Ticket #9623 (closed defect: fixed)

Opened 5 years ago

Last modified 4 years ago

test/fix disk full behaviour

Reported by: dsd Owned by: dsd
Priority: normal Milestone: 10.1.2
Component: distro Version: 1.5 Software Build os206 aka 10.1.1
Keywords: Cc:
Action Needed: no action Verified: no
Deployments affected: Blocked By:
Blocking:

Description

In 8.2 we took steps towards putting various files (e.g. Xauthority) in /tmp so that X could still launch on disk full.

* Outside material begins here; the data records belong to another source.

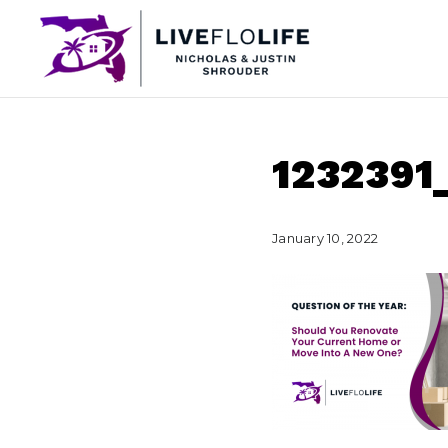
123239
January 10, 2022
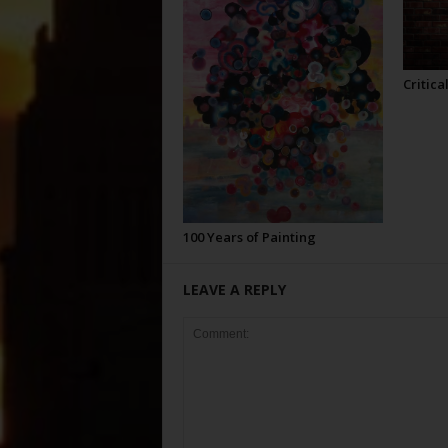
Critica
100 Years of Painting
LEAVE A REPLY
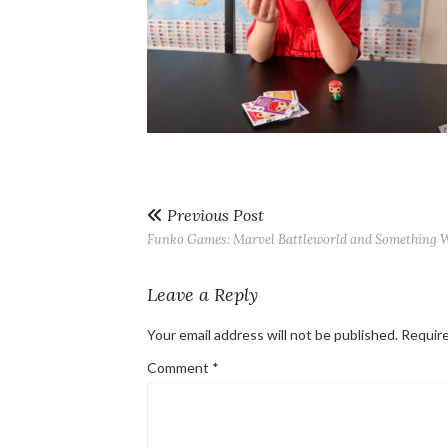
Previous Post
Funko Games: Marvel Battleworld and Something Wi
Leave a Reply
Your email address will not be published.
Require
Comment
*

Probably need to do the same things again.

Attachments

0001-ignore-logging-cleanup-fail-sugarlabs.org-1720-lapto.patch (1.0 kB) - added by Quozl 4 years ago.
Backport of SL 1720 fix to Sugar 0.84
0001-fix-ignore-logging-cleanup-fail-laptop.org-9623.patch (1.1 kB) - added by Quozl 4 years ago.
Tested os303 with full disk, failed with warning about exception and the same error. Previous patch in this ticket was incorrect; the call to cleanup_logs() was indeed protected by an exception handler, but then it was called again. This patch removes the extra call.

Change History

  Changed 5 years ago by Quozl

  • next_action changed from never set to reproduce

triage. agreed.

on 802 the user olpc has XAUTHORITY set by olpc-dm to /var/log/olpc-auth/.Xauthority, and /var/log is on tmpfs.

on 802 we also did work to reduce writes to filesystem by placing frequently changed files. see /etc/rwtab, /etc/statetab and /proc/mounts.

other possibilities:

  • partition user storage separate to operating system storage, can do more easily now that we have a flash translation layer,
  • disk quotas.

follow-up: ↓ 5   Changed 5 years ago by cjb

I don't think we need to work on reducing writes for its own sake anymore, since that was a pathology specific to jffs2, but I agree that we should make sure our disk full behavior is at least as good as 802.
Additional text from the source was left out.